The Story
Why it exists.
The beginning
The name is the concept. 32 degrees, that precise moment when heat stops being pleasant and becomes something you feel pressed against. Vincent Ricord built 32° around a single obsession: the hour when summer stops being a backdrop and becomes the main event. Not the golden morning of it. The thick, inescapable afternoon. The idea was to trap that feeling in a bottle, the slightly altered state of being fully inside a season, when the air itself has weight. The 95% natural formula matters here because Ricord wanted the heat to feel earned, not synthesized. Real materials hold heat differently. They respond to your skin the way actual summer does, unpredictably, intimately, with memory.

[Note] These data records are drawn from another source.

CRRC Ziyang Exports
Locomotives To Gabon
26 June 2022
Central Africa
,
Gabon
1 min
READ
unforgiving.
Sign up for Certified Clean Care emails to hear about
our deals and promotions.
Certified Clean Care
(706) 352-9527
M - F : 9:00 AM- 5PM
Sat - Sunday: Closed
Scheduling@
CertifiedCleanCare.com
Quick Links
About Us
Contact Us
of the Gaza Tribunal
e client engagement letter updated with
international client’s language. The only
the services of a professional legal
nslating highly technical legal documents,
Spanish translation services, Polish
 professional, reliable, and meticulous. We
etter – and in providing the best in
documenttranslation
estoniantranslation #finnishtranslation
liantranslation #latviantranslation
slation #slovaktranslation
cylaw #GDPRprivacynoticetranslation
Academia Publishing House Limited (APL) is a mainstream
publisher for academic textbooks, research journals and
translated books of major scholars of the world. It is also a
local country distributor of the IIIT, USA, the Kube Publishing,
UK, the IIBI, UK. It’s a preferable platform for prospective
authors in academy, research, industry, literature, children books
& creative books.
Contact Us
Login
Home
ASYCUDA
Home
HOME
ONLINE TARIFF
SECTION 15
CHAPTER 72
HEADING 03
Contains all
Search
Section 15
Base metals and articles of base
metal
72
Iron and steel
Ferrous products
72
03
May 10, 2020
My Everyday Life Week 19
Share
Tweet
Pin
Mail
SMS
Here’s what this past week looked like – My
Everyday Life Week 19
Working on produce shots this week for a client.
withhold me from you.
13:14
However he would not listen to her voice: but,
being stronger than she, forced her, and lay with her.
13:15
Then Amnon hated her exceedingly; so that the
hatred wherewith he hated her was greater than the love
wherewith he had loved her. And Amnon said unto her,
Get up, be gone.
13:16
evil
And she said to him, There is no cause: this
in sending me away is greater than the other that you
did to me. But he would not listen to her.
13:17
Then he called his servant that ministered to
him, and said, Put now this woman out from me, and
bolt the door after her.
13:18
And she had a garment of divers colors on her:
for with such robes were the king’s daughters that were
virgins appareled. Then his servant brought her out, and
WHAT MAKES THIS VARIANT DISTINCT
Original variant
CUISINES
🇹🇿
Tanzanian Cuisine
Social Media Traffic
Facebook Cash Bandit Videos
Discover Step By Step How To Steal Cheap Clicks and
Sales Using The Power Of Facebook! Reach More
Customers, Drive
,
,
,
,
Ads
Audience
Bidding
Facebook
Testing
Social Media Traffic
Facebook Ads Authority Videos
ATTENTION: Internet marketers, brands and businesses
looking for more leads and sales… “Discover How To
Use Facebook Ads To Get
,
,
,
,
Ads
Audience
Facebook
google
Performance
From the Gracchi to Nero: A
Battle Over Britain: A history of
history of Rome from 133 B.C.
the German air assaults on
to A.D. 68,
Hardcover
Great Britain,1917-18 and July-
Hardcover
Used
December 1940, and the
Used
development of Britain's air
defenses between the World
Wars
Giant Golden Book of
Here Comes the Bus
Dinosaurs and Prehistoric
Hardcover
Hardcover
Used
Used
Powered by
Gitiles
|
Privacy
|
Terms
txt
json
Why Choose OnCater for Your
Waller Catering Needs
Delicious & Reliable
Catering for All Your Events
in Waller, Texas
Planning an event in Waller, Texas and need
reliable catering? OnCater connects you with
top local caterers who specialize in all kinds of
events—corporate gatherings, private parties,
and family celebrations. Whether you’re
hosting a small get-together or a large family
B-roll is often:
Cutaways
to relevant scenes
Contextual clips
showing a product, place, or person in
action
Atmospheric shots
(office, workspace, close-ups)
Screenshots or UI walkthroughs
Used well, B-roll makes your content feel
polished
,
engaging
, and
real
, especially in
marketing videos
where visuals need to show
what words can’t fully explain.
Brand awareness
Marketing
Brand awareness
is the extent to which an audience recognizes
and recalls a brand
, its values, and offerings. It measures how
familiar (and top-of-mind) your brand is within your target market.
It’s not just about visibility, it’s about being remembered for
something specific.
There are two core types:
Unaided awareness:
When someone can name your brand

The structure is a study in controlled overwhelm. Top notes of pear and freesia arrive cool, almost refreshing, the brief mercy before the main event. Then tuberose takes the stage and doesn't share it. Honeysuckle and ylang-ylang join in, but this is tuberose's show. The coconut and cashmere wood don't fight the florals; they frame them, give the intensity somewhere soft to land. What makes this composition work is that counterpoint, the cool opening, the overwhelming heart, the warm, suede-soft base. It's a complete arc. The 95% natural ingredients mean the tuberose smells real rather than accusatory, creamy rather than synthetic-sharp.
The evolution
The opening hits immediately, neroli and freesia cutting through with that clean, citrus-adjacent brightness. Pear adds an almost effervescent quality, like biting into a ripe one on a hot day. The coolness lasts maybe fifteen minutes. Then the florals take over, and they don't apologize for it. Tuberose arrives bold and creamy, honeysuckle threading sweetness through it, ylang-ylang adding tropical depth. The coconut note is present but doesn't announce itself, it softens the tuberose's sharper edges. This heart phase lasts. And lasts. The suede and white musk in the base begin their slow emergence, blending with the lingering florals until the composition becomes something skin-close and intimate. The Palo Santo adds a subtle smoke, a whisper of something more complex beneath the sweetness. By the end, eight to ten hours later, what's left is warm, soft, barely there. The memory of wearing it rather than the thing itself.
Cultural impact
As a 2025 release, 32° arrives at a moment when wearers are seeking intensity without obviousness, fragrance that performs on skin rather than announcing itself across a room. The strong sillage and longevity profile answers a specific demand: presence that lasts. Among white floral extraits, it occupies a particular position, unapologetic in its tuberose dominance, softened just enough by pear to remain approachable.